## PROBLEM DETAILS
From the first entry to the last, restate everything word for word and exclude pictures.
[[ ENTRIES SHOWN open ]]
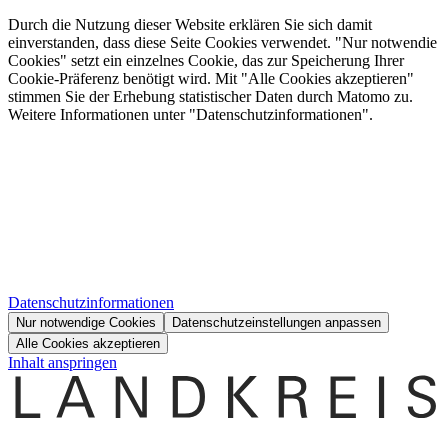
Durch die Nutzung dieser Website erklären Sie sich damit
einverstanden, dass diese Seite Cookies verwendet. "Nur notwendie
Cookies" setzt ein einzelnes Cookie, das zur Speicherung Ihrer
Cookie-Präferenz benötigt wird. Mit "Alle Cookies akzeptieren"
stimmen Sie der Erhebung statistischer Daten durch Matomo zu.
Weitere Informationen unter "Datenschutzinformationen".
Datenschutzinformationen
Nur notwendige Cookies
Datenschutzeinstellungen anpassen
Alle Cookies akzeptieren
Inhalt anspringen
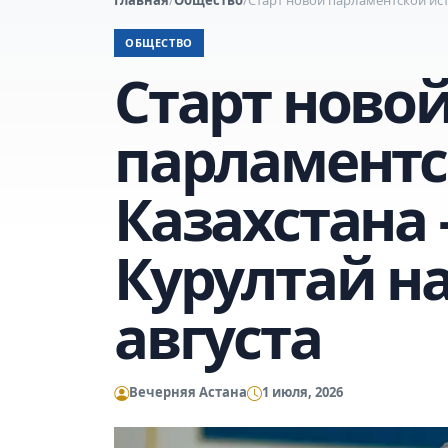
ОБЩЕСТВО
Старт ново
парламентс
Казахстана 
Курултай н
августа
Вечерняя Астана
1 июля, 2026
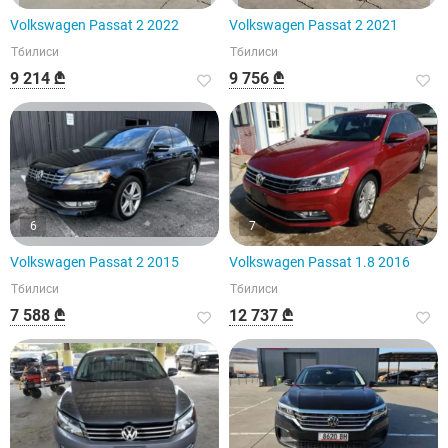
Volkswagen Passat 2 2022
Volkswagen Passat 2 2021
Тбилиси
Тбилиси
9 214 ₾
9 756 ₾
6
7
Volkswagen Passat 2 2015
Volkswagen Passat 1.8 2016
Тбилиси
Тбилиси
7 588 ₾
12 737 ₾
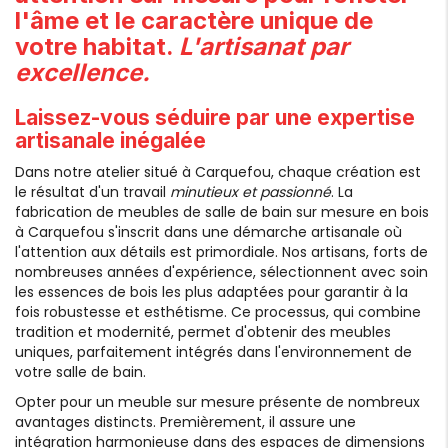
l'âme et le caractère unique de
votre habitat.
L'artisanat par
excellence.
Laissez-vous séduire par une expertise
artisanale inégalée
Dans notre atelier situé à Carquefou, chaque création est
le résultat d'un travail
minutieux et passionné
. La
fabrication de meubles de salle de bain sur mesure en bois
à Carquefou s'inscrit dans une démarche artisanale où
l'attention aux détails est primordiale. Nos artisans, forts de
nombreuses années d'expérience, sélectionnent avec soin
les essences de bois les plus adaptées pour garantir à la
fois robustesse et esthétisme. Ce processus, qui combine
tradition et modernité, permet d'obtenir des meubles
uniques, parfaitement intégrés dans l'environnement de
votre salle de bain.
Opter pour un meuble sur mesure présente de nombreux
avantages distincts. Premièrement, il assure une
intégration harmonieuse dans des espaces de dimensions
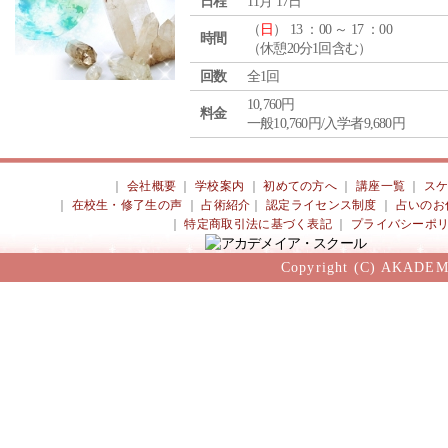
日程
11月 17日
（
日
） 13 ：00 ～ 17 ：00
時間
（休憩20分1回含む）
回数
全1回
10,760円
料金
一般10,760円/入学者9,680円
｜
会社概要
｜
学校案内
｜
初めての方へ
｜
講座一覧
｜
ス
｜
在校生・修了生の声
｜
占術紹介
｜
認定ライセンス制度
｜
占いのお
｜
特定商取引法に基づく表記
｜
プライバシーポ
Copyright (C) AKADEM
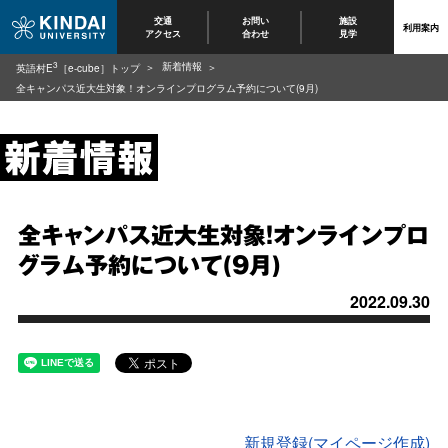
交通
お問い
施設
利用案内
アクセス
合わせ
見学
3
新着情報
英語村E
［e-cube］トップ
全キャンパス近大生対象！オンラインプログラム予約について(9月)
全キャンパス近大生対象！オンラインプロ
グラム予約について(9月)
2022.09.30
新規登録(マイページ作成)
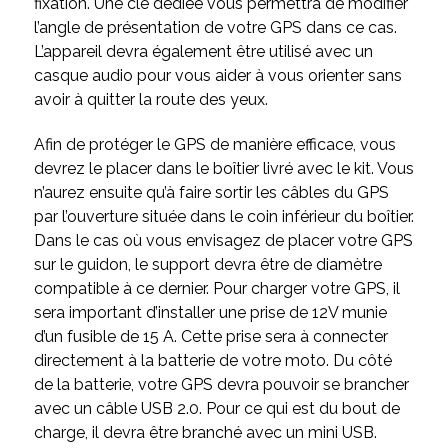
fixation. Une clé dédiée vous permettra de modifier
l’angle de présentation de votre GPS dans ce cas.
L’appareil devra également être utilisé avec un
casque audio pour vous aider à vous orienter sans
avoir à quitter la route des yeux.
Afin de protéger le GPS de manière efficace, vous
devrez le placer dans le boîtier livré avec le kit. Vous
n’aurez ensuite qu’à faire sortir les câbles du GPS
par l’ouverture située dans le coin inférieur du boîtier.
Dans le cas où vous envisagez de placer votre GPS
sur le guidon, le support devra être de diamètre
compatible à ce dernier. Pour charger votre GPS, il
sera important d’installer une prise de 12V munie
d’un fusible de 15 A. Cette prise sera à connecter
directement à la batterie de votre moto. Du côté
de la batterie, votre GPS devra pouvoir se brancher
avec un câble USB 2.0. Pour ce qui est du bout de
charge, il devra être branché avec un mini USB.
[[ ENTRIES SHOWN closed ]]
## ANSWER SPACE
Durch die Nutzung dieser Website erklären Sie sich damit
einverstanden, dass diese Seite Cookies verwendet. "Nur notwendie
Cookies" setzt ein einzelnes Cookie, das zur Speicherung Ihrer
Cookie-Präferenz benötigt wird. Mit "Alle Cookies akzeptieren"
stimmen Sie der Erhebung statistischer Daten durch Matomo zu.
Weitere Informationen unter "Datenschutzinformationen".
Datenschutzinformationen
Nur notwendige Cookies
Datenschutzeinstellungen anpassen
Alle Cookies akzeptieren
Inhalt anspringen
ОБЩЕСТВО
Старт ново
парламентс
Казахстана 
Курултай н
августа
Вечерняя Астана
1 июля, 2026
Volkswagen Passat 2 2022
Volkswagen Passat 2 2021
Тбилиси
Тбилиси
9 214 ₾
9 756 ₾
6
7
Volkswagen Passat 2 2015
Volkswagen Passat 1.8 2016
Тбилиси
Тбилиси
7 588 ₾
12 737 ₾
l'âme et le caractère unique de
votre habitat.
L'artisanat par
excellence.
Laissez-vous séduire par une expertise
artisanale inégalée
Dans notre atelier situé à Carquefou, chaque création est
le résultat d'un travail
minutieux et passionné
. La
fabrication de meubles de salle de bain sur mesure en bois
à Carquefou s'inscrit dans une démarche artisanale où
l'attention aux détails est primordiale. Nos artisans, forts de
nombreuses années d'expérience, sélectionnent avec soin
les essences de bois les plus adaptées pour garantir à la
fois robustesse et esthétisme. Ce processus, qui combine
tradition et modernité, permet d'obtenir des meubles
uniques, parfaitement intégrés dans l'environnement de
votre salle de bain.
Opter pour un meuble sur mesure présente de nombreux
avantages distincts. Premièrement, il assure une
intégration harmonieuse dans des espaces de dimensions
日程
11月 17日
（
日
） 13 ：00 ～ 17 ：00
時間
（休憩20分1回含む）
回数
全1回
10,760円
料金
一般10,760円/入学者9,680円
｜
会社概要
｜
学校案内
｜
初めての方へ
｜
講座一覧
｜
ス
｜
在校生・修了生の声
｜
占術紹介
｜
認定ライセンス制度
｜
占いのお
｜
特定商取引法に基づく表記
｜
プライバシーポ
Copyright (C) AKADEM
交通
お問い
施設
利用案内
アクセス
合わせ
見学
3
新着情報
英語村E
［e-cube］トップ
全キャンパス近大生対象！オンラインプログラム予約について(9月)
全キャンパス近大生対象！オンラインプロ
グラム予約について(9月)
2022.09.30
新規登録(マイページ作成)
fixation. Une clé dédiée vous permettra de modifier
l’angle de présentation de votre GPS dans ce cas.
L’appareil devra également être utilisé avec un
casque audio pour vous aider à vous orienter sans
avoir à quitter la route des yeux.
Afin de protéger le GPS de manière efficace, vous
devrez le placer dans le boîtier livré avec le kit. Vous
n’aurez ensuite qu’à faire sortir les câbles du GPS
par l’ouverture située dans le coin inférieur du boîtier.
Dans le cas où vous envisagez de placer votre GPS
sur le guidon, le support devra être de diamètre
compatible à ce dernier. Pour charger votre GPS, il
sera important d’installer une prise de 12V munie
d’un fusible de 15 A. Cette prise sera à connecter
directement à la batterie de votre moto. Du côté
de la batterie, votre GPS devra pouvoir se brancher
avec un câble USB 2.0. Pour ce qui est du bout de
charge, il devra être branché avec un mini USB.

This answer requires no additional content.